Le piège des secrets statiques: pourquoi vos clés API sont en danger
Le premier point de défaillance reste la gestion des identifiants. Clés d'API, jetons AWS, certificats TLS, tokens de registries: dès lors qu'un secret statique longue durée est inscrit dans un fichier de configuration, versionné dans un dépôt ou copié dans un log de build, l'environnement devient exposé tant que la révocation manuelle n'a pas eu lieu. Le problème n'est pas la fuite en elle-même — elle survient toujours — c'est la fenêtre d'exposition.
Un secret statique confère à son détenteur un accès permanent, réutilisable hors du contexte d'émission, et indétectable tant qu'aucune rotation n'est déclenchée. Les journaux d'audit cloud voient une authentification légitime. La compromission devient silencieuse.
Les vecteurs d'exposition les plus fréquents:
- Fichiers
.envouconfig.ymlversionnés par inadvertance dans le dépôt source. - Jetons copiés dans la sortie standard d'un job pour des raisons de débogage.
- Secrets partagés entre plusieurs pipelines via des variables d'organisation trop permissives.
- Clés d'API utilisées simultanément en développement local et en production, sans cloisonnement.
Un secret statique n'est pas une clé d'accès. C'est une bombe à retardement dont la mèche est la prochaine fuite de log.

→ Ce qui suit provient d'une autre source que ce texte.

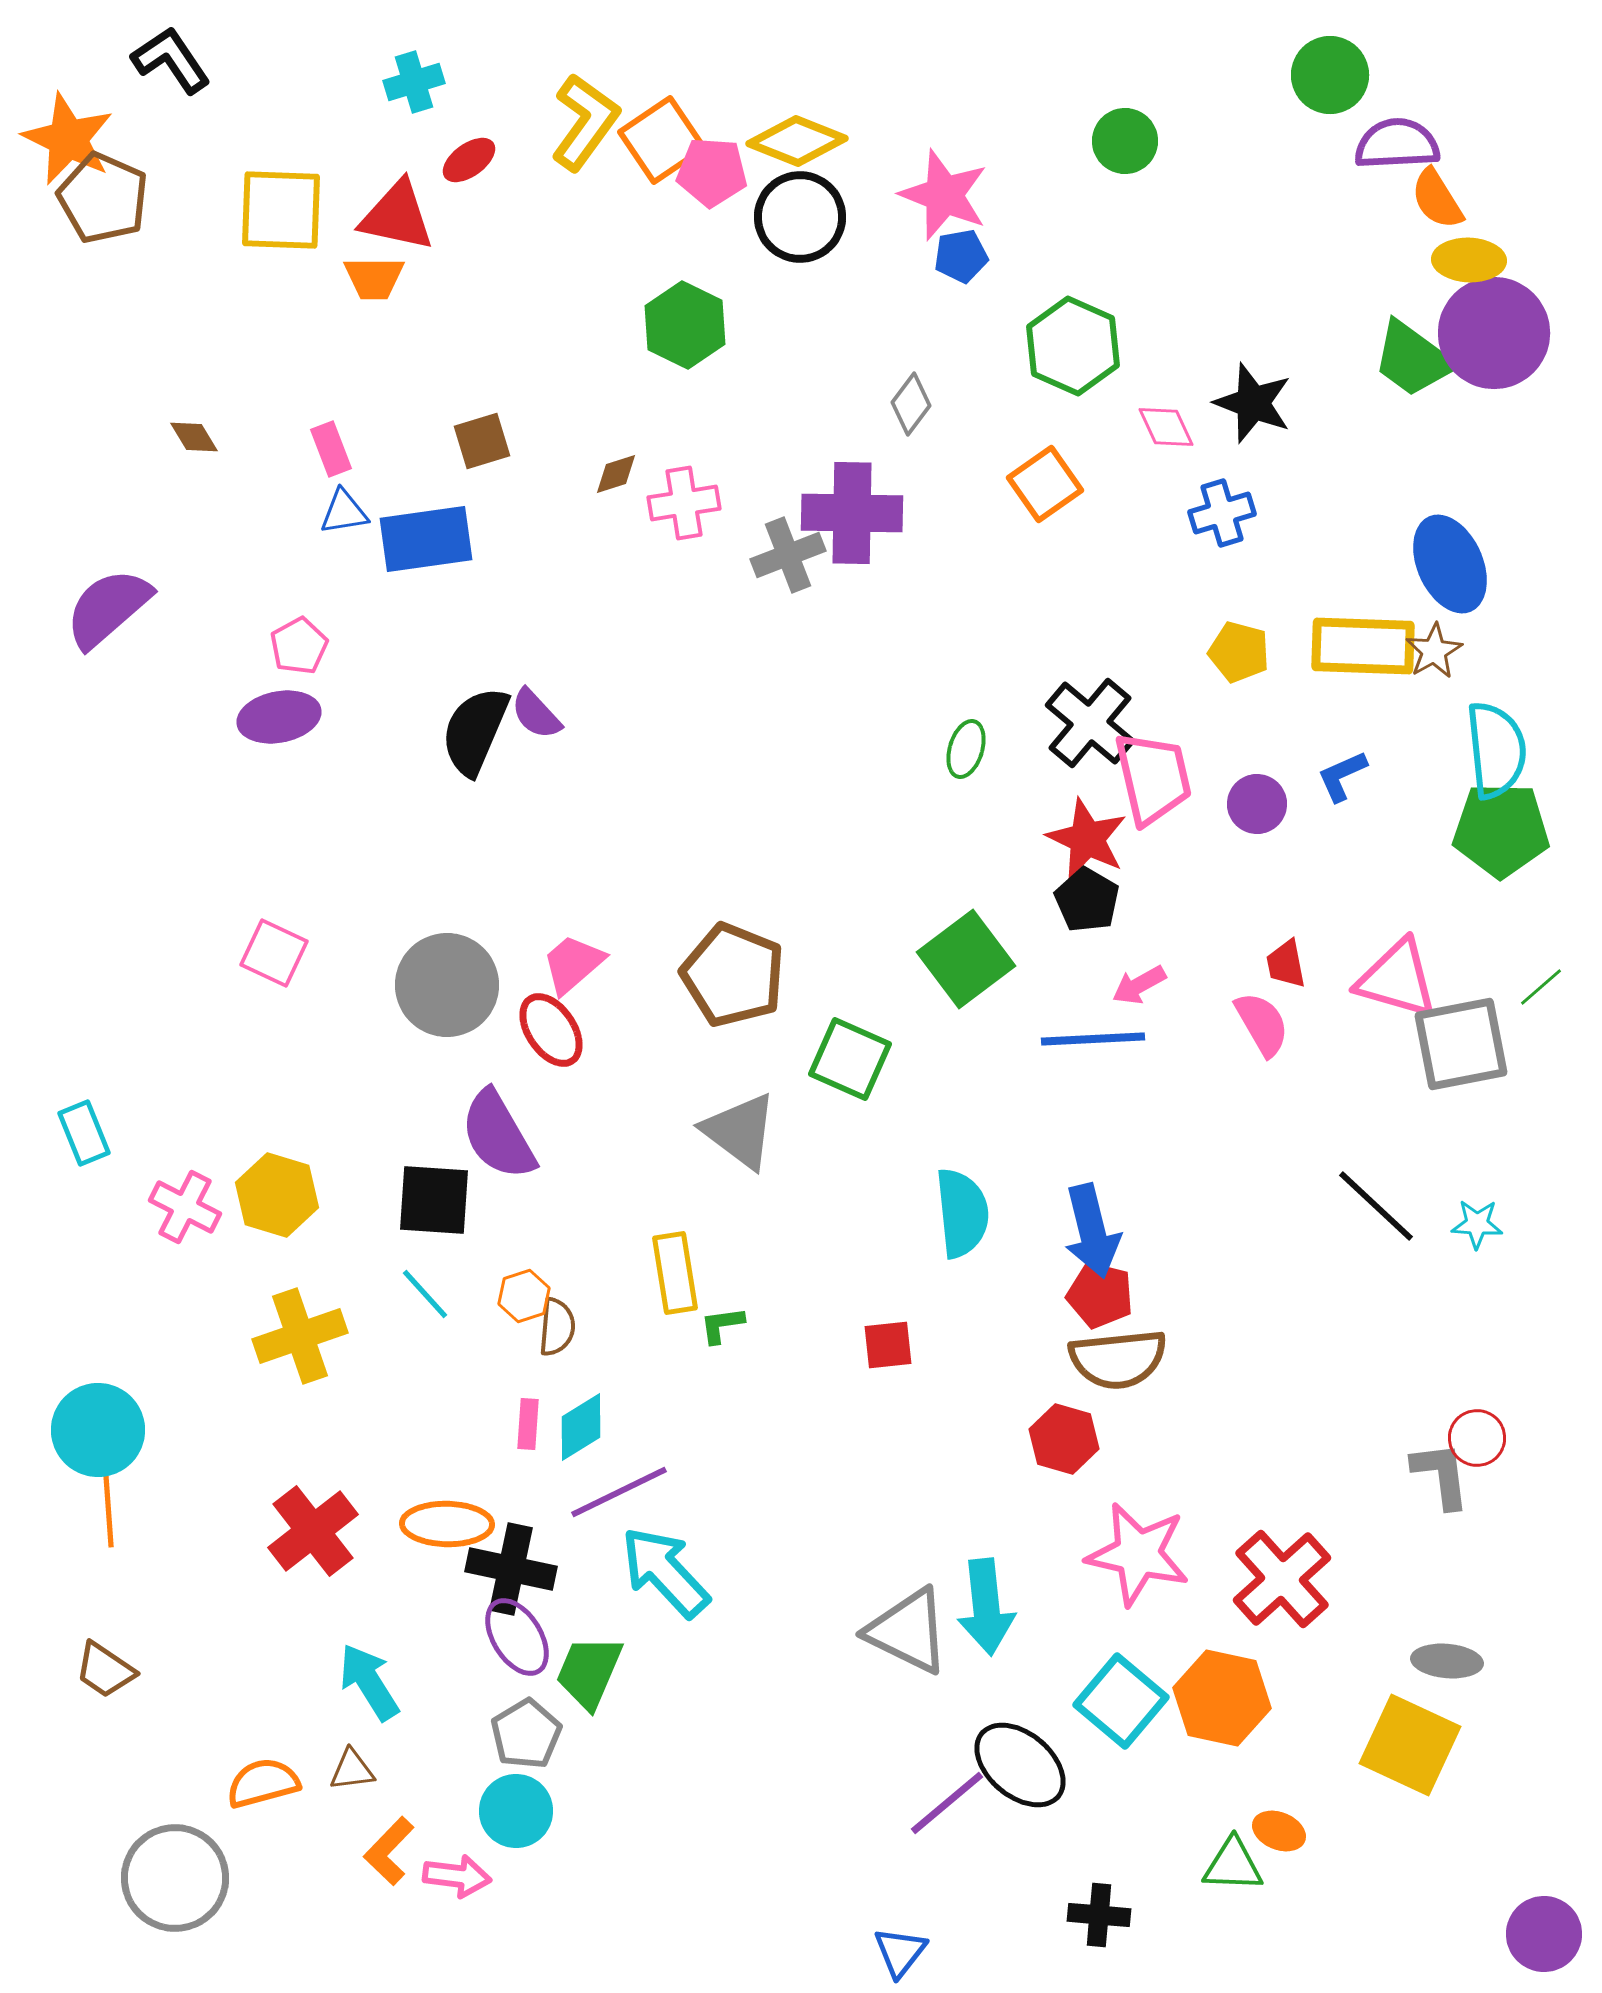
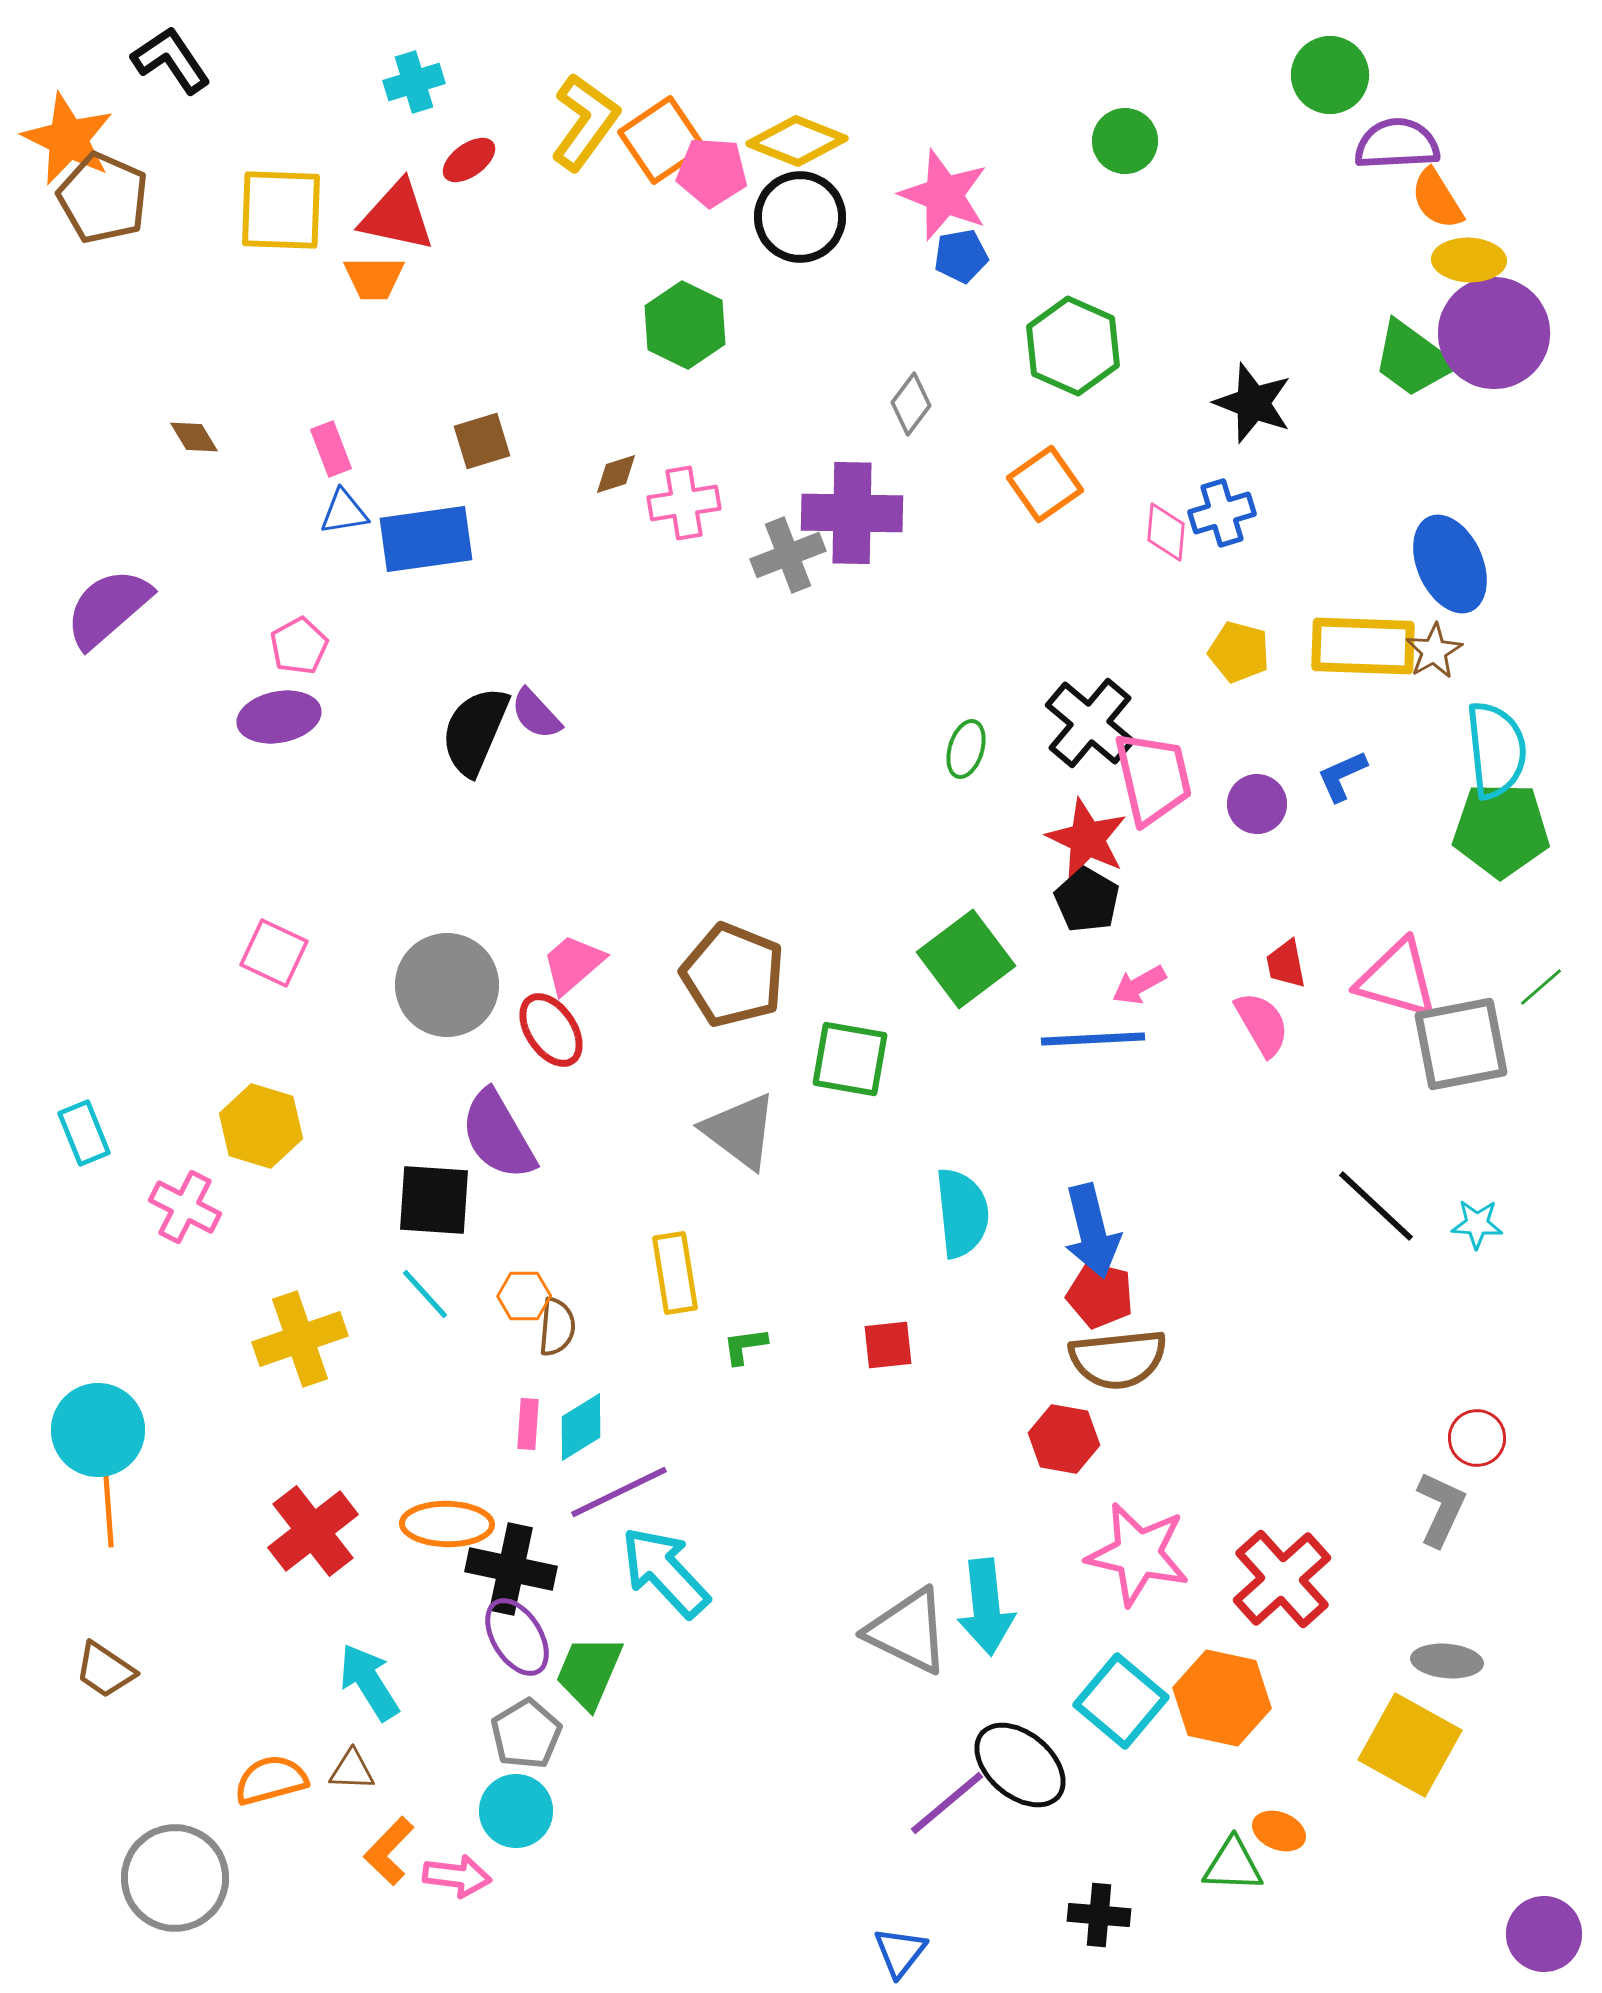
pink diamond at (1166, 427): moved 105 px down; rotated 30 degrees clockwise
green square at (850, 1059): rotated 14 degrees counterclockwise
yellow hexagon at (277, 1195): moved 16 px left, 69 px up
orange hexagon at (524, 1296): rotated 18 degrees clockwise
green L-shape at (722, 1325): moved 23 px right, 21 px down
yellow cross at (300, 1336): moved 3 px down
red hexagon at (1064, 1439): rotated 6 degrees counterclockwise
gray L-shape at (1441, 1475): moved 34 px down; rotated 32 degrees clockwise
yellow square at (1410, 1745): rotated 4 degrees clockwise
brown triangle at (352, 1770): rotated 9 degrees clockwise
orange semicircle at (263, 1783): moved 8 px right, 3 px up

La remédiation passe par un changement de paradigme: remplacer les secrets persistants par des jetons éphémères, limités à la durée du job, émis à la demande et révocables instantanément. C'est précisément le rôle du protocole OIDC, détaillé plus loin. En attendant, trois mesures immédiates s'imposent: ne jamais versionner un secret, auditer l'historique git pour identifier les fuites passées, et centraliser la distribution via un vault dédié plutôt qu'un copier-coller dans l'interface CI.
Permissions excessives: le risque du privilège « write-all » dans vos workflows
Le deuxième défaut structurel concerne l'octroi de permissions. Par défaut, de nombreux orchestrateurs proposent des scopes généreux — écriture sur l'ensemble du dépôt, push sur le registre d'images, déploiement sur l'environnement cloud. Cette commodité a un prix: un seul job compromis suffit alors pour pivoter vers l'ensemble du système.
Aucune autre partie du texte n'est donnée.